La Chine a dévoilé la plus grande voiture volante au monde, tandis qu'aux États-Unis, l'inflation a ralenti le mois dernier, selon des informations provenant de plusieurs sources d'information. Simultanément, un chercheur en sécurité de l'IA a quitté son emploi en avertissant que le "monde est en péril", et un Vénézuélien expulsé se réjouit de la possibilité de retourner aux États-Unis. Ces histoires, ainsi qu'un reportage sur l'aéroport de Heathrow, mettent en évidence la diversité des développements de l'actualité mondiale.
Une société aéronautique basée à Shanghai, AutoFlight, a dévoilé le Matrix, la plus grande voiture volante au monde, selon Fox News. Le véhicule a déjà effectué des tests de vol réussis près de Shanghai, marquant une étape importante dans l'économie à basse altitude, qui se concentre sur les vols sur de courtes distances utilisant des avions électriques.
Aux États-Unis, l'inflation a diminué en janvier, l'indice des prix à la consommation ayant augmenté de 2,4 % sur les 12 mois, selon le ministère du Travail, comme le rapporte BBC Business. C'est en baisse par rapport aux 2,7 % du mois précédent et le rythme le plus lent depuis mai. Le recul de l'inflation pourrait conduire à des arguments en faveur d'une baisse des taux d'intérêt. Cependant, certains analystes ont averti que de nouveaux progrès vers l'objectif de 2 % de la Réserve fédérale pourraient stagner.

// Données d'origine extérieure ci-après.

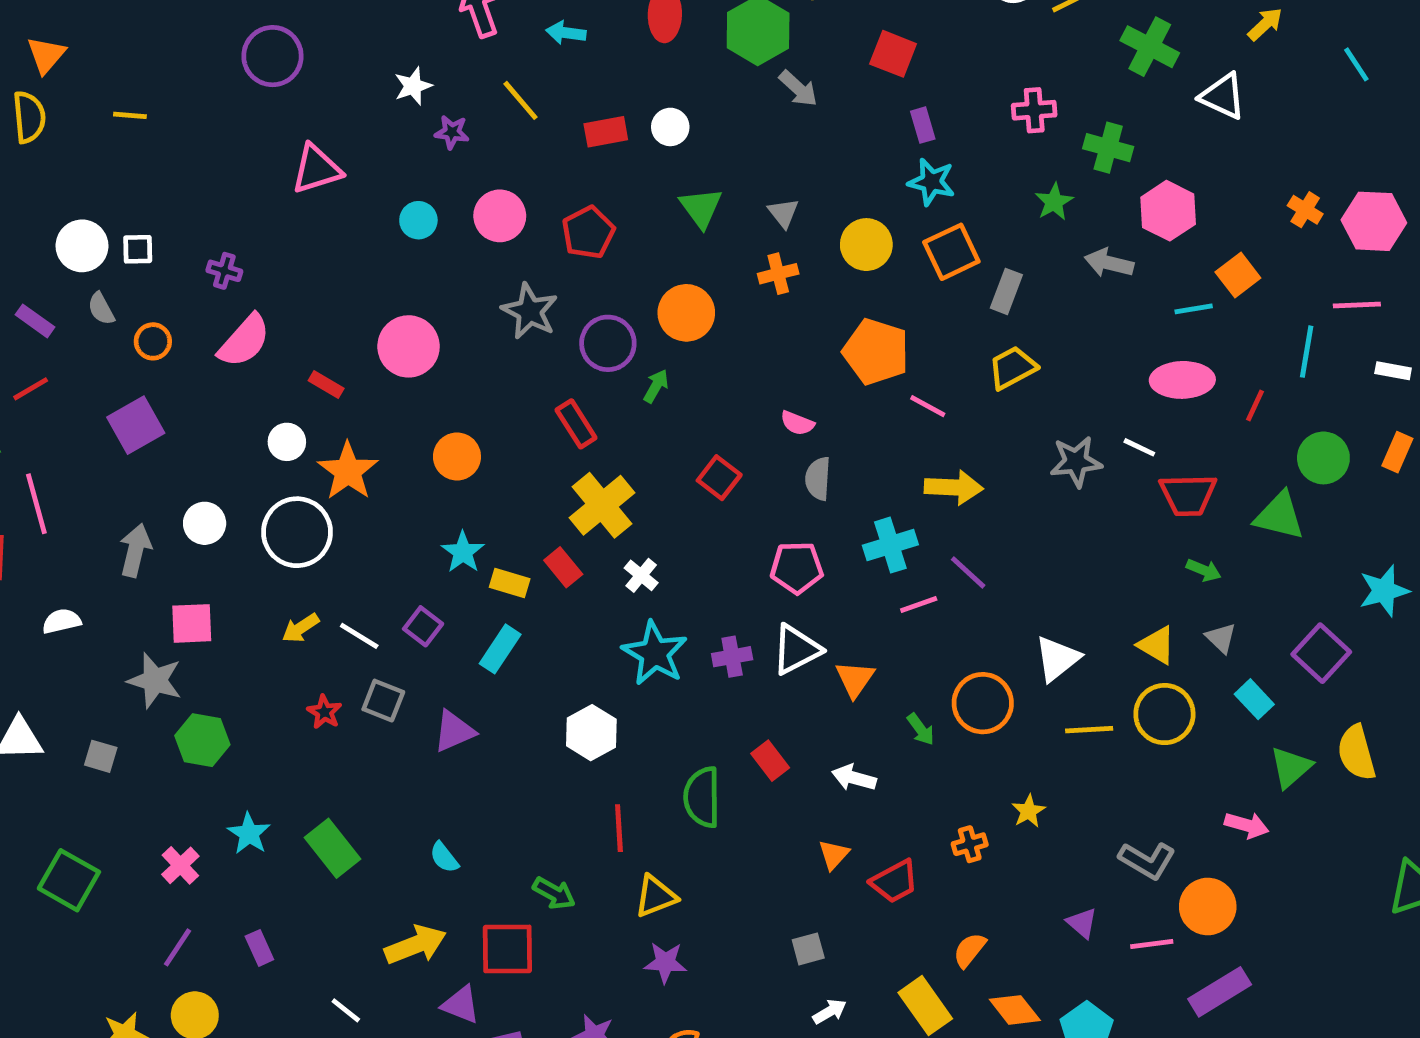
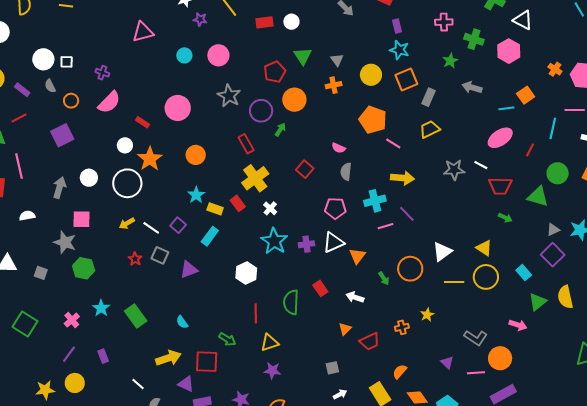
pink hexagon: (1168, 211) -> (509, 51), moved
red pentagon: (588, 232) -> (275, 72), moved
pink ellipse: (1182, 380) -> (500, 138), turned -35
gray triangle: (1221, 638) -> (553, 230), moved, turned 48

Parallèlement, un chercheur en sécurité de l'IA, Mrinank Sharma, a démissionné de la société américaine Anthropic avec un avertissement énigmatique selon lequel le "monde est en péril", comme le rapporte BBC Technology. Dans sa lettre de démission, Sharma a évoqué des préoccupations concernant l'IA, les armes biologiques et l'état du monde en général. Il prévoit de se consacrer à l'écriture et à la poésie et de retourner au Royaume-Uni.

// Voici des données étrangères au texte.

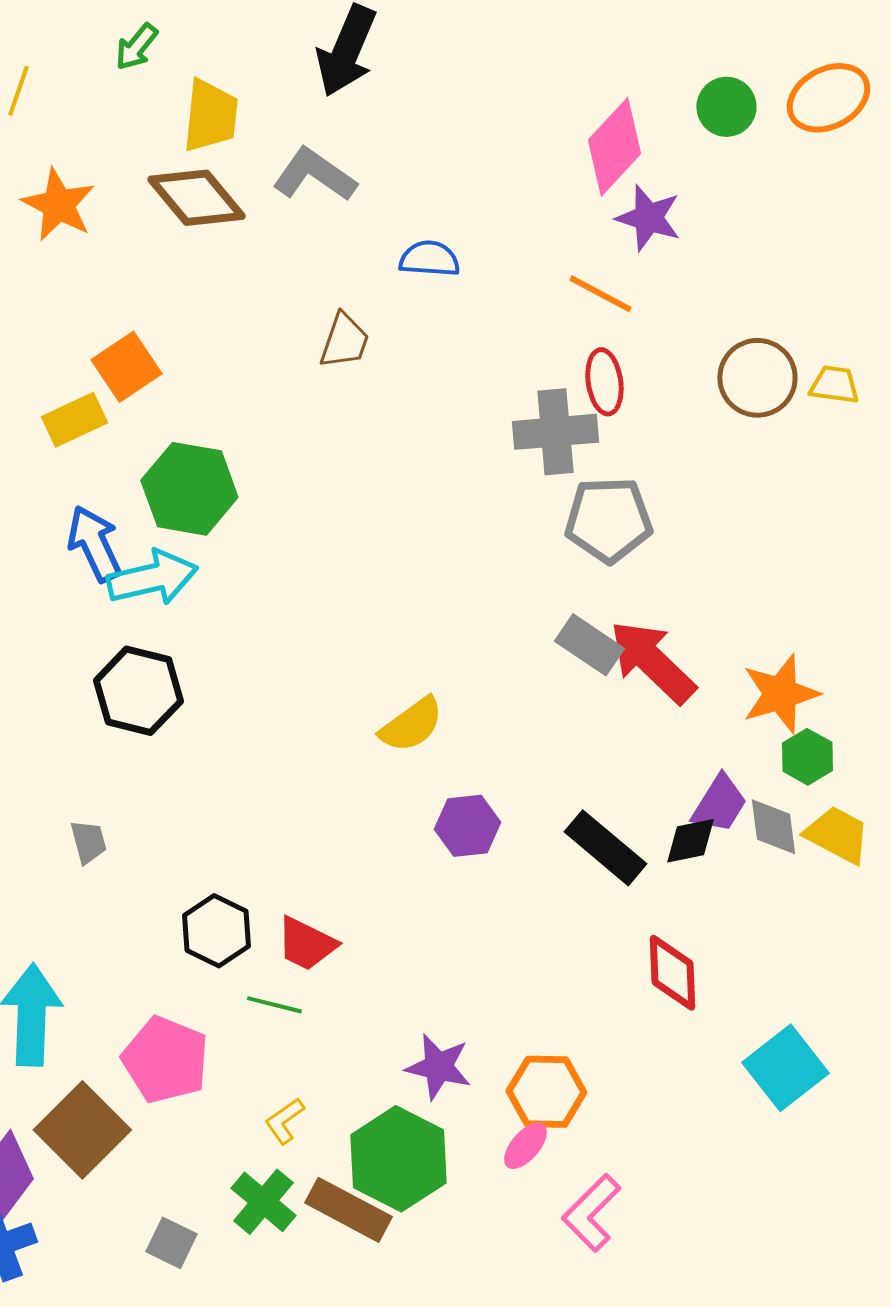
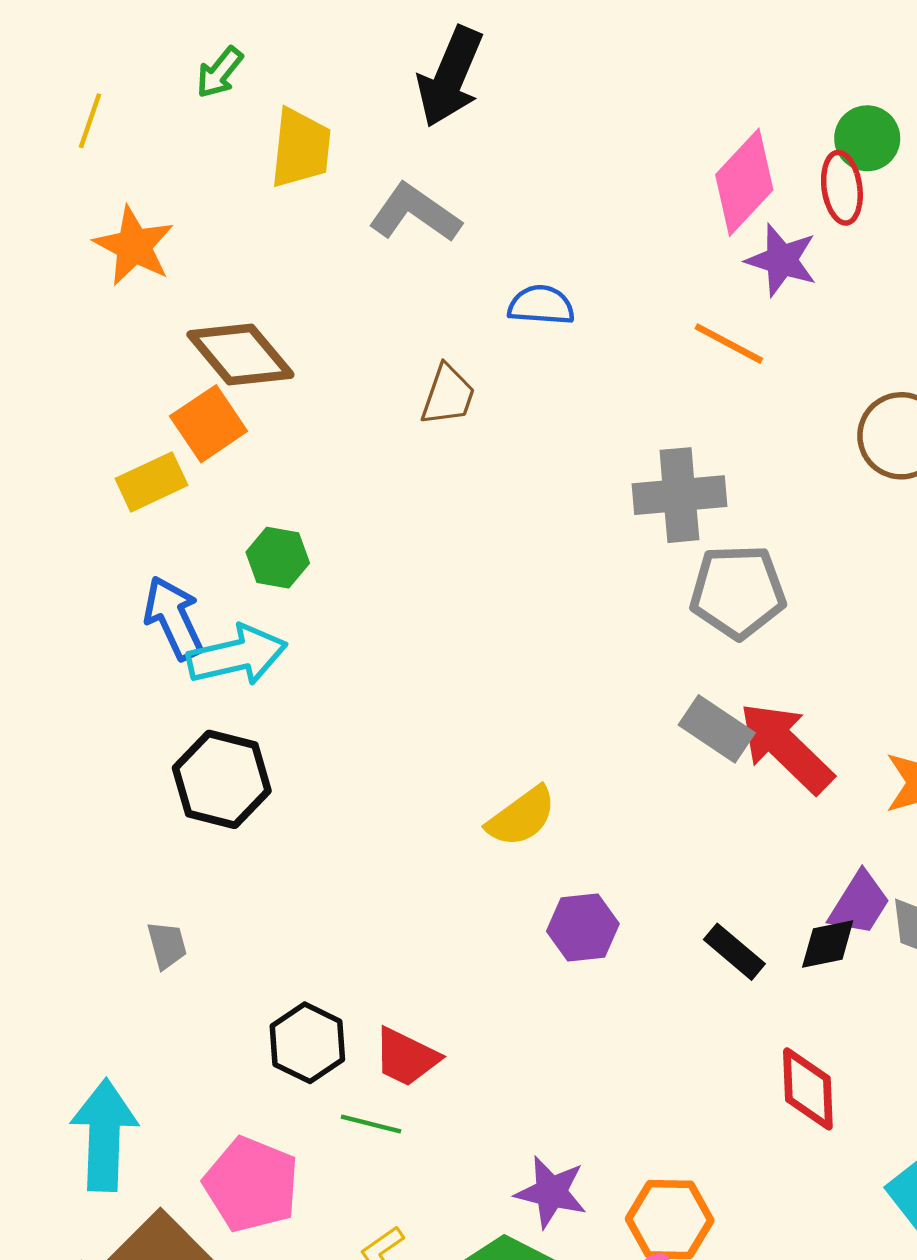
brown diamond: (196, 198) -> (240, 355), moved
red ellipse: (604, 382) -> (842, 188), moved
green hexagon: (189, 489) -> (278, 558), size x0.6
black rectangle: (605, 848) -> (734, 952), size x0.7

Le terminal 5 de l'aéroport de Heathrow n'est pas bondé, selon le directeur de l'aéroport, Thomas Woldbye, qui s'est exprimé lors d'un événement de l'industrie, comme le rapporte BBC Business. Woldbye a déclaré que les gens se trouvaient simplement au "mauvais endroit", ce qui donnait une impression de surpeuplement.

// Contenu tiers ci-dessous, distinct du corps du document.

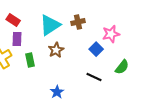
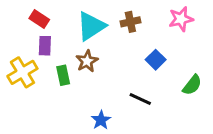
pink star: (111, 34) -> (181, 19), moved
brown star: (56, 50) -> (87, 61), moved
black line: (94, 77) -> (140, 99), moved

Un juge fédéral américain a ordonné que certains Vénézuéliens envoyés par l'administration Trump dans une prison tristement célèbre au Salvador soient autorisés à retourner aux États-Unis, selon The Guardian. Luis Muñoz Pinto, l'un des expulsés, s'est réjoui de la possibilité de blanchir son nom, mais a également exprimé sa crainte de revivre son calvaire.